Q. 相続 配偶者なし 子なし 親なしの場合、誰が相続人になりますか?
A. このようなケースでは、被相続人の兄弟姉妹が法定相続人となります。民法上では、両親などの直系尊属がいない場合、兄弟姉妹が第3順位として相続権を持ちます。兄弟がすでに亡くなっている場合には、その子である甥や姪が代襲相続人となり、相続分を引き継ぎます。具体的な割合は兄弟姉妹全体で均等割となり、例えば兄弟が3人で遺産が900万円なら、それぞれ300万円ずつの割合となります。

 

Q. 遺言書がない状態で相続すると、どのようなトラブルが起こり得ますか?
A. 遺言書がないと、相続人同士で遺産分割協議が必要となり、配分をめぐる意見の食い違いからトラブルに発展するケースが非常に多いです。
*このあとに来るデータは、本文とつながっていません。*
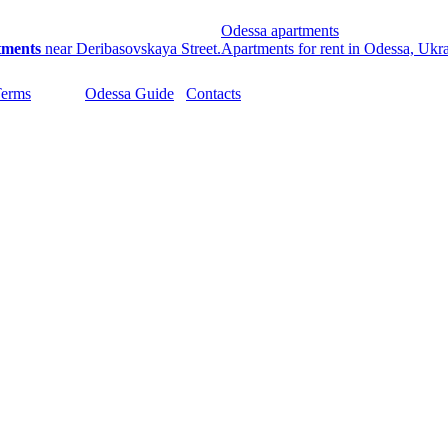
Odessa apartments
tments
near Deribasovskaya Street.
Apartments for rent in Odessa, Ukr
Terms
Odessa Guide
Contacts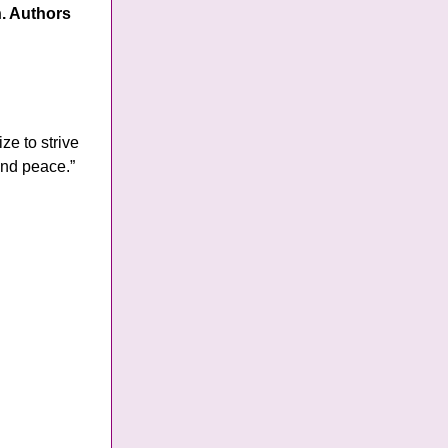
n. Authors
ze to strive
and peace.”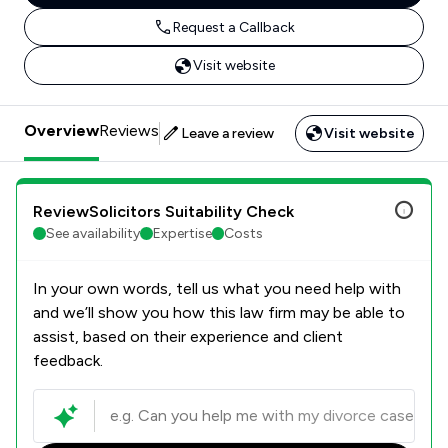
Request a Callback
Visit website
Overview
Reviews
Leave a review
Visit website
ReviewSolicitors Suitability Check
See availability
Expertise
Costs
In your own words, tell us what you need help with
and we’ll show you how this law firm may be able to
assist, based on their experience and client
feedback.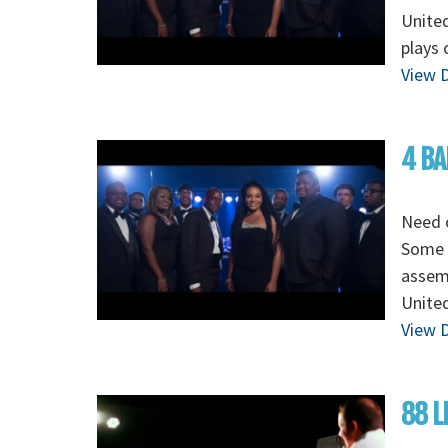
Unite
plays 
View D
4 BA
Need o
Some o
assem
Unite
View D
88 L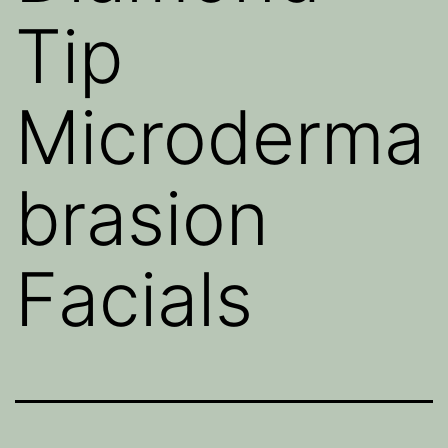
Tip
Microderma
brasion
Facials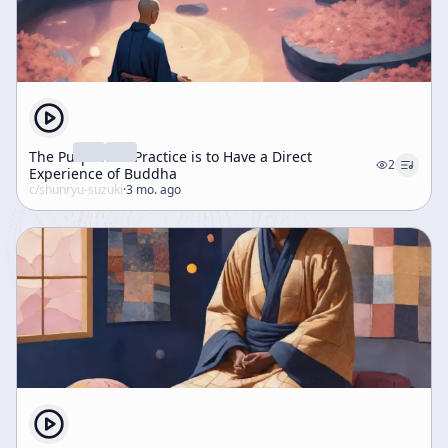
The Purpose of Practice is to Have a Direct
2
Experience of Buddha
c/
shunryu-suzuki
·
3 mo. ago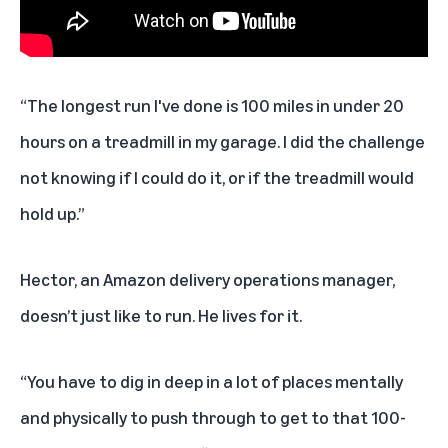
“The longest run I've done is 100 miles in under 20
hours on a treadmill in
my garage. I did the challenge
not knowing if I could do it, or if the treadmill would
hold up.”
Hector, an Amazon delivery operations manager,
doesn’t just like to run. He lives for it.
“You have to dig in deep in a lot of places mentally
and physically to push through to get to that 100-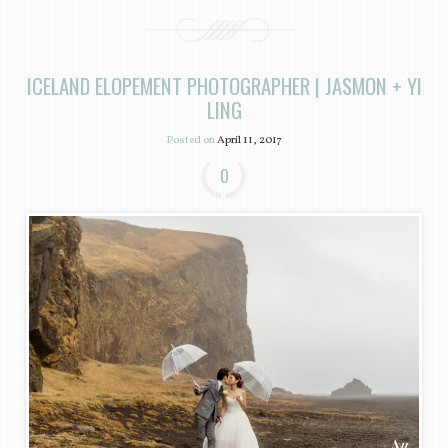
ICELAND ELOPEMENT PHOTOGRAPHER | JASMON + YI
LING
Posted on
April 11, 2017
0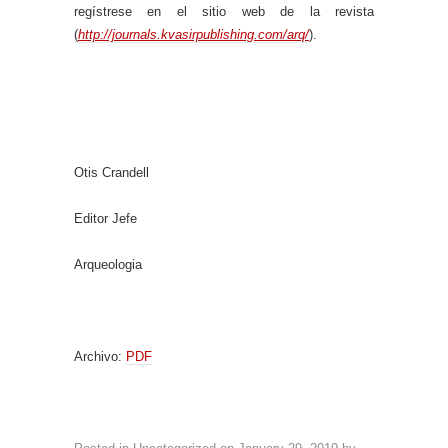
regístrese en el sitio web de la revista
(
http://journals.kvasirpublishing.com/arq/
).
Otis Crandell
Editor Jefe
Arqueologia
Archivo:
PDF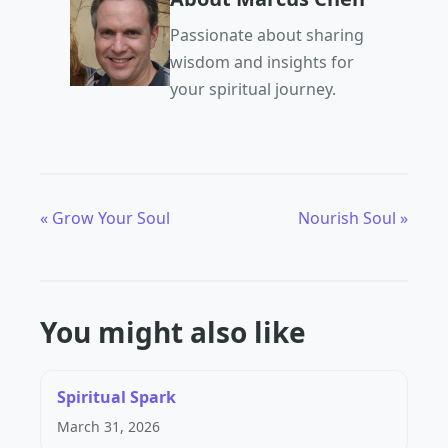
Passionate about sharing
wisdom and insights for
your spiritual journey.
« Grow Your Soul
Nourish Soul »
You might also like
Spiritual Spark
March 31, 2026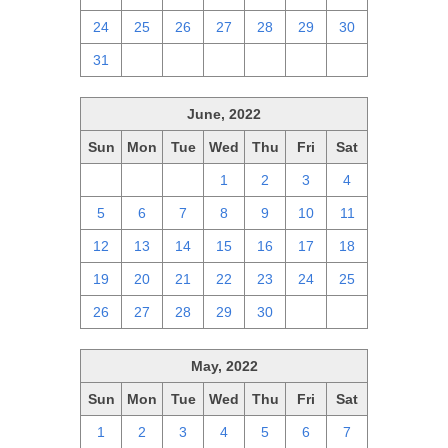
24
25
26
27
28
29
30
31
1
2
3
4
5
6
June, 2022
Sun
Mon
Tue
Wed
Thu
Fri
Sat
29
30
31
1
2
3
4
5
6
7
8
9
10
11
12
13
14
15
16
17
18
19
20
21
22
23
24
25
26
27
28
29
30
1
2
May, 2022
Sun
Mon
Tue
Wed
Thu
Fri
Sat
1
2
3
4
5
6
7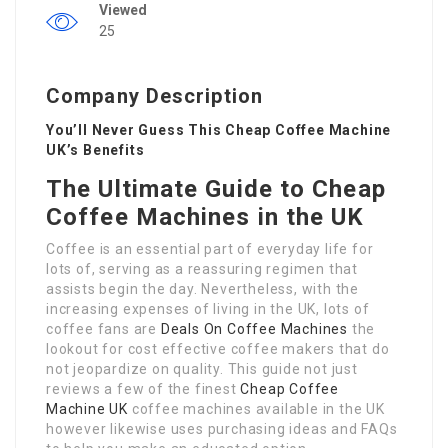
Viewed
25
Company Description
You’ll Never Guess This Cheap Coffee Machine
UK’s Benefits
The Ultimate Guide to Cheap
Coffee Machines in the UK
Coffee is an essential part of everyday life for
lots of, serving as a reassuring regimen that
assists begin the day. Nevertheless, with the
increasing expenses of living in the UK, lots of
coffee fans are
Deals On Coffee Machines
the
lookout for cost effective coffee makers that do
not jeopardize on quality. This guide not just
reviews a few of the finest
Cheap Coffee
Machine UK
coffee machines available in the UK
however likewise uses purchasing ideas and FAQs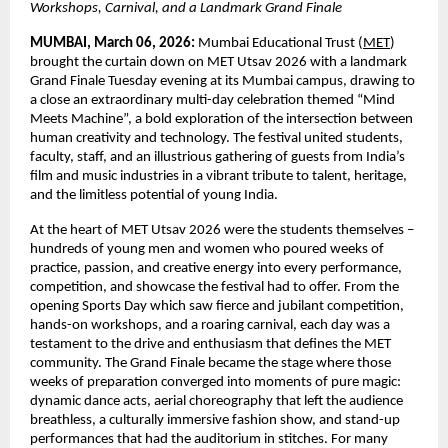
Workshops, Carnival, and a Landmark Grand Finale
MUMBAI, March 06, 2026:
 Mumbai Educational Trust (
MET
) 
brought the curtain down on MET Utsav 2026 with a landmark 
Grand Finale Tuesday evening at its Mumbai campus, drawing to 
a close an extraordinary multi-day celebration themed “Mind 
Meets Machine”, a bold exploration of the intersection between 
human creativity and technology. The festival united students, 
faculty, staff, and an illustrious gathering of guests from India’s 
film and music industries in a vibrant tribute to talent, heritage, 
and the limitless potential of young India.
At the heart of MET Utsav 2026 were the students themselves – 
hundreds of young men and women who poured weeks of 
practice, passion, and creative energy into every performance, 
competition, and showcase the festival had to offer. From the 
opening Sports Day which saw fierce and jubilant competition, 
hands-on workshops, and a roaring carnival, each day was a 
testament to the drive and enthusiasm that defines the MET 
community. The Grand Finale became the stage where those 
weeks of preparation converged into moments of pure magic: 
dynamic dance acts, aerial choreography that left the audience 
breathless, a culturally immersive fashion show, and stand-up 
performances that had the auditorium in stitches. For many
特に「相続 配偶者なし 子あり 親なし 兄弟あり」といった家族構成では、兄弟姉妹が相続人に含まれる可能性があるため、子どもと兄弟との間で意見が対立することもあります。実際、家庭裁判所への遺産分割調停の申し立て件数は年間で1万2000件を超えており、遺言書の有無が相続トラブルを回避する鍵になります。